Si introduce così il tema – motivo per cui ci interessiamo all’opera di Goethe – del Pensiero libero dai sensi, nucleo gnoseologico dell’opera di Steiner, posto a fondamento del suo procedere nell’indagine occulta sul sovrasensibile. Steiner coglie nell’ideale di scienza goethiano un metodo di indagine che in effetti porrà alla base di quello che doveva essere, per lui, il processo di formazione occulta del discepolo, onde sviluppare la capacità di comprensione e visione dei Mondi superiori. Nella sua sistemazione dei “Sei esercizi” il primo è proprio quello rivolto alla Liberazione del Pensiero.
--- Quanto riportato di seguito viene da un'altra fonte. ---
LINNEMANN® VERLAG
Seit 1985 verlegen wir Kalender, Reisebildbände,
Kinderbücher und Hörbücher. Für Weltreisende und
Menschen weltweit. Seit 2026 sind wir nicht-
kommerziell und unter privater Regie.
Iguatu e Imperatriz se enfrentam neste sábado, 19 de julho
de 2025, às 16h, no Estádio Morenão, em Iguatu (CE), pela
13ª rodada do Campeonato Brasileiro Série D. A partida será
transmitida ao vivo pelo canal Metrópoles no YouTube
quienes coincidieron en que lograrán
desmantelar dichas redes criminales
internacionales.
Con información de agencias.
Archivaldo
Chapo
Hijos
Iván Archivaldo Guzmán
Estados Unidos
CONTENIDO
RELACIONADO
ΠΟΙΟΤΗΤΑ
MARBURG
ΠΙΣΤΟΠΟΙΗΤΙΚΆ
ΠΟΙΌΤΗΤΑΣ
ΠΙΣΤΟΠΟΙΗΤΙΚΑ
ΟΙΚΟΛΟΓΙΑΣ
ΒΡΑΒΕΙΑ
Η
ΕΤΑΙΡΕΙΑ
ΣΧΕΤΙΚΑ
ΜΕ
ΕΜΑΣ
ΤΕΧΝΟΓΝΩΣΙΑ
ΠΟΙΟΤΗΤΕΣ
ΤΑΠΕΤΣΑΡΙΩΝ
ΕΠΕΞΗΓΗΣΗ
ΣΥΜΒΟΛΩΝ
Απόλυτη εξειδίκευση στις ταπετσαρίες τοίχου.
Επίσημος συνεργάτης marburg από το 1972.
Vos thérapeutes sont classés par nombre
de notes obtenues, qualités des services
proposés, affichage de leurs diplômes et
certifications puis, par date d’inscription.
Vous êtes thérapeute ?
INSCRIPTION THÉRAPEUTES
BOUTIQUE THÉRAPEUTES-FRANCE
Uno dei più importanti continuatori del suo filone, Massimo Scaligero, ne farà addirittura una via autonoma, la Via del Pensiero, sviluppando in modo specifico il tema legato alla liberazione di questa facoltà. Il nucleo essenziale di questa via di ascesi consiste nel concentrare il pensiero su oggetti sensibili – meglio se di fabbricazione umana- escludendo progressivamente ogni dato specifico, le qualità non essenziali all’oggetto stesso, fino a dischiuderne il “nucleo essenziale”. Scopo di questo processo non è tanto l’entrare in contatto con l’essenza di un dato oggetto (cosa che è peraltro comunque possibile) quanto il far emergere una corrente originaria del pensiero. Con l’esercizio, il pensiero umano si spoglia della sua componente “riflessa”, cioè la sua dipendenza dal sistema nervoso e si presenta come un calmo dimorare nella sua corrente originaria, risalendo così al pensiero puro, che non dipende dal sistema nervoso ma vibra poderoso e silente nel corpo eterico. In questa corrente del pensiero fluisce la potenza originaria del Logos, che si è incarnato nel corpo eterico umano, a cui l’uomo può ascendere partendo dal pensiero ordinario, liberandolo bensì dalla subordinazione ordinaria all’elemento psichico-sensoriale, e all’organo cerebrale.
Si attua così il passaggio al pensiero pensato al pensiero pensante (o in termini ermetici: dal pensare cerebrale-riflesso e lunare al Pensare solare, secondo lo Spirito). Saggi_sull_Ideal_4c207ccaaebb6Vi sarebbe dunque nel pensiero una possibilità privilegiata, preclusa ad altra facoltà umane (sentimento, istinto, impulsi sessuali) di retrocedere lungo il percorso di “caduta” o discesa, ascendendo all’ autocoscienza dell’Io, sino alle soglie dell’elemento assoluto dello Spirito.

J. Evola che di Scaligero fu amico e ispiratore, almeno fino ad un certo punto del loro percorso spirituale, teorizzò un altro “punto di leva” nell’ascesi ermetica verso il processo di enucleazione dell’Individuo Assoluto (al di là delle implicazioni filosofiche di questa espressione): la Volontà. Da qui il maggior interesse di Evola per le tradizioni realizzative a fondo operativo (tantrismo, cavalleria, ermetismo magico etc.) rispetto a quelle a più specifico orientamento conoscitivo-contemplativo, e una differente gradazione fra la via dell’Azione e quella della Conoscenza nella biografia spirituale di questi due ricercatori. Con un curioso paragone potremmo dire che le Opere scientifiche di Goethe ebbero, rispetto alla scuola di ascesi di Steiner, Colazza, Scaligero, il medesimo ruolo di ispirazione che ebbe per Evola l’ “Idealismo magico” di Novalis, altro grande poeta del romanticismo tedesco.